# WHAT NEEDS TO BE DONE
In the records below, find the line that contains "You are a GUI" and the line that contains "Task: Click on the サイトマップ", then retype exactly those two lines and every line between them.

# MATERIAL FOR THIS EXERCISE
★ ★ ★ ★
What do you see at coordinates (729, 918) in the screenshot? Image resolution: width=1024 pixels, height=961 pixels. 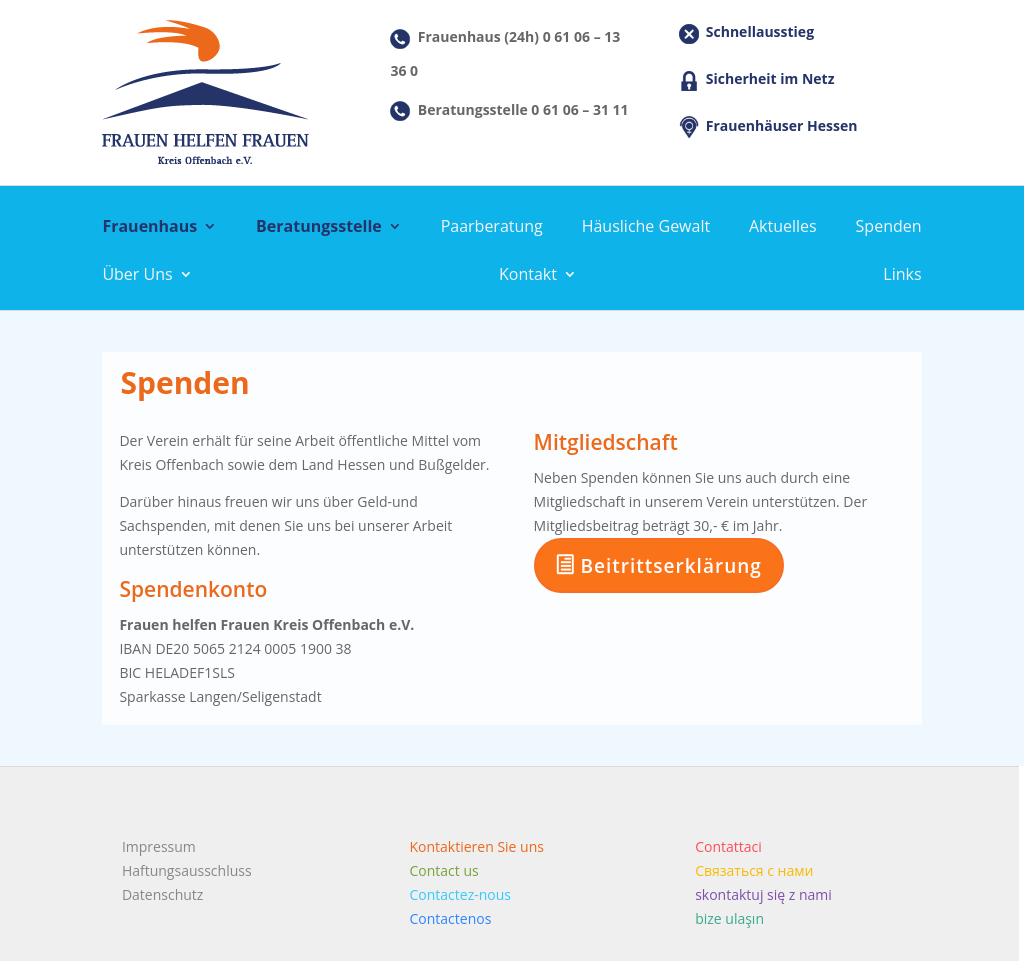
★ ★ ★ ★
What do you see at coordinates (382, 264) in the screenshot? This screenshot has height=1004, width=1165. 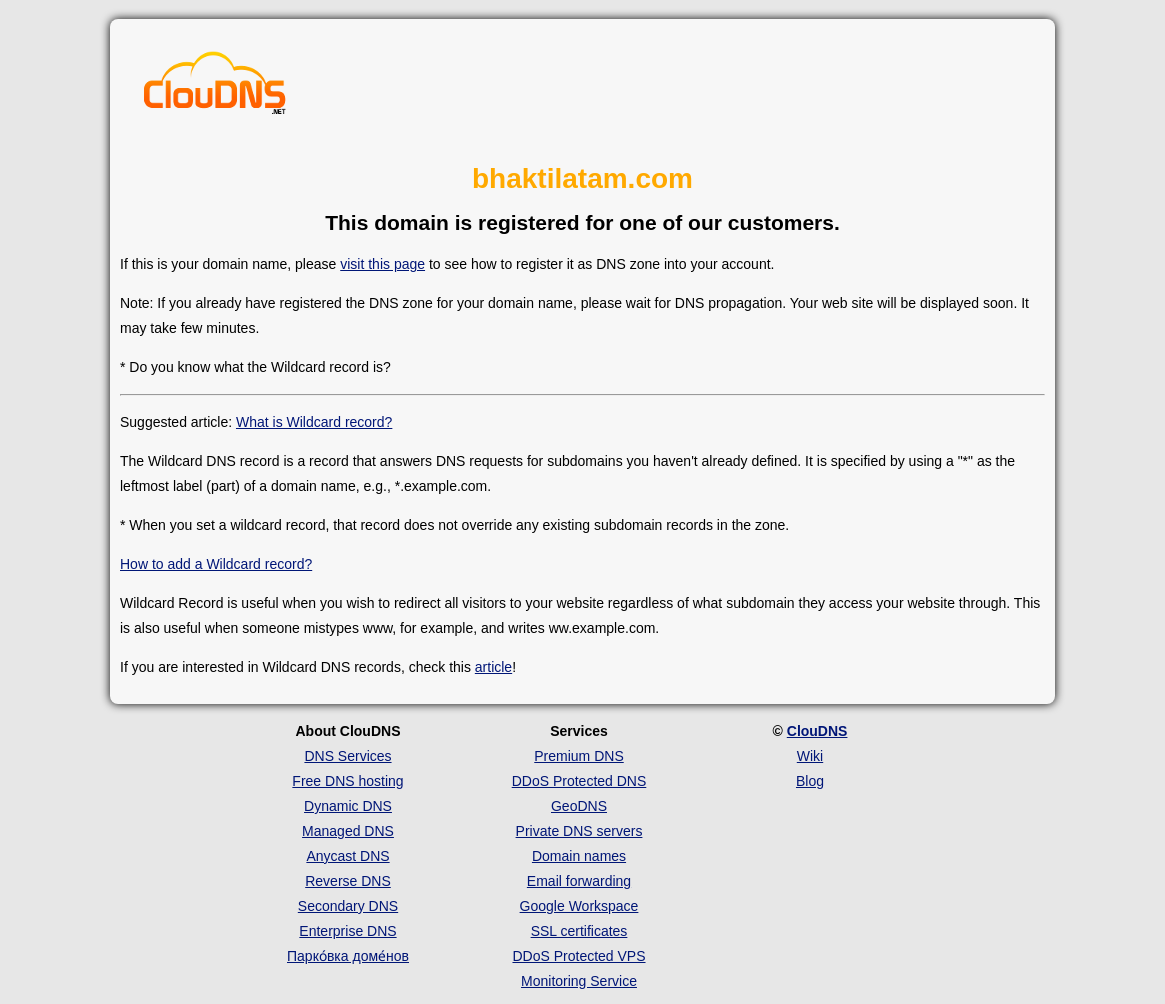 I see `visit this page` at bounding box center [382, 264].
★ ★ ★ ★
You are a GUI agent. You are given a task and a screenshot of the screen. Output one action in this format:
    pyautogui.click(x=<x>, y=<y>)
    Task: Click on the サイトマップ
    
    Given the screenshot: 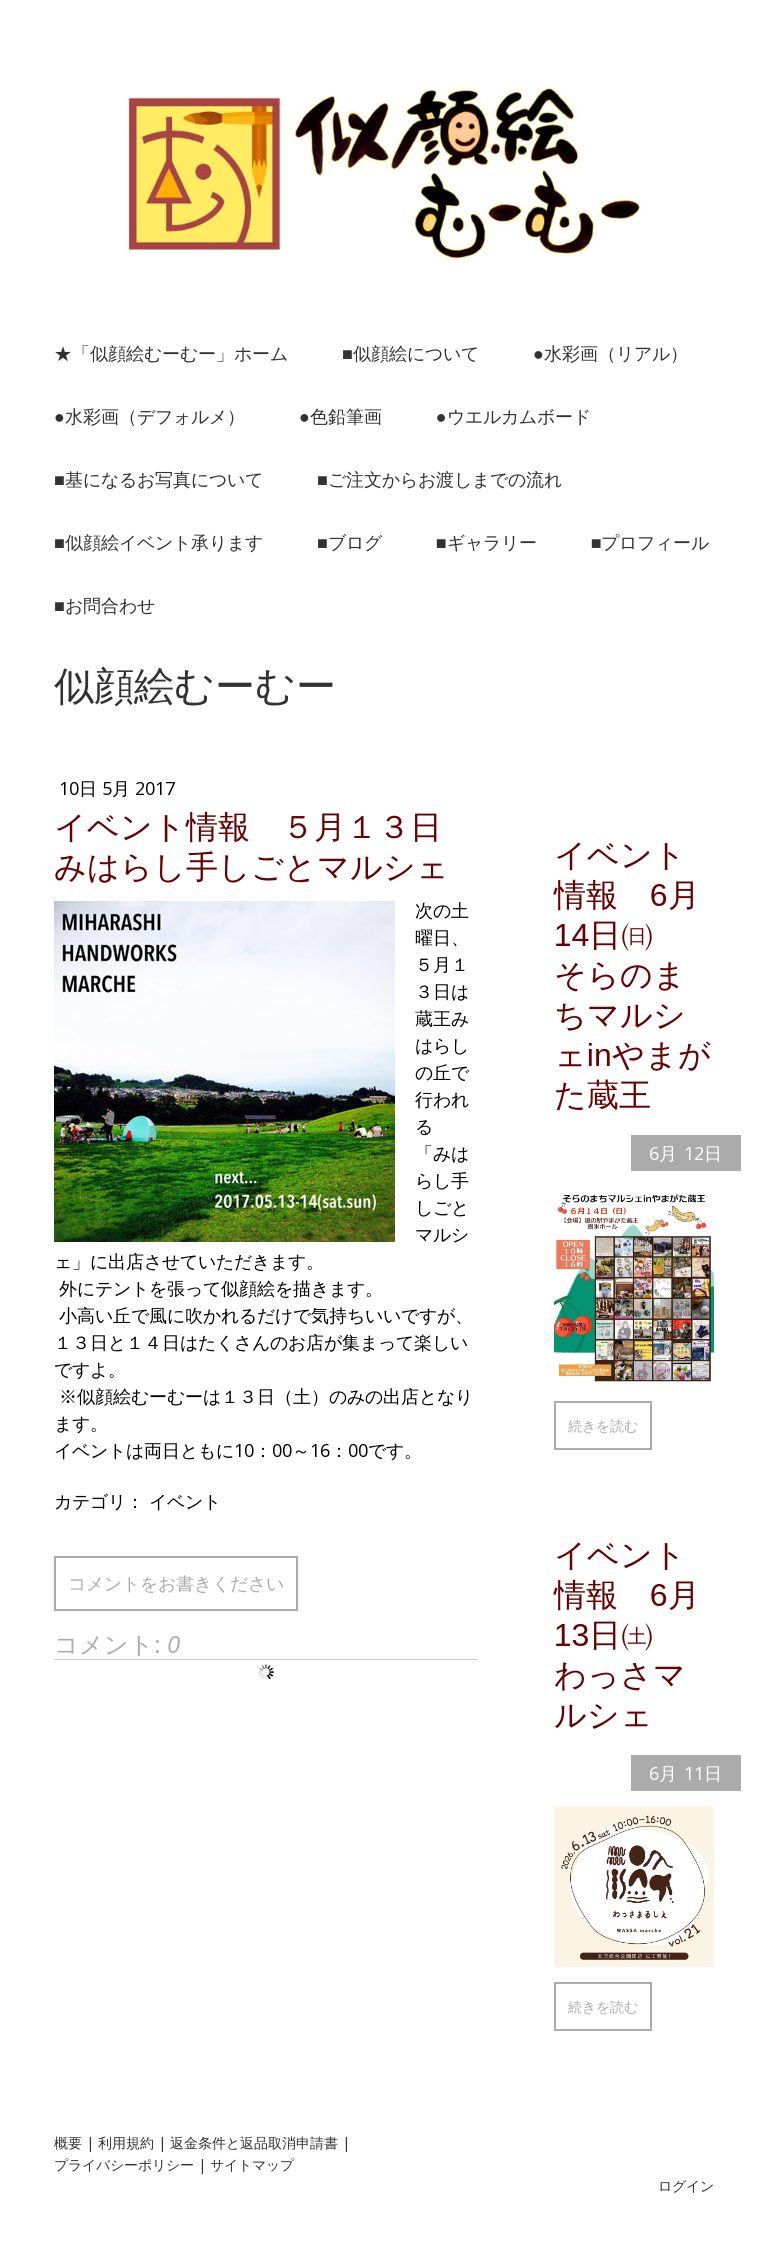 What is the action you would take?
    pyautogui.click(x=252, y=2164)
★ ★ ★ ★
# SOLUTION TO THE PROBLEM
You are a GUI agent. You are given a task and a screenshot of the screen. Output one action in this format:
    pyautogui.click(x=<x>, y=<y>)
    Task: Click on the サイトマップ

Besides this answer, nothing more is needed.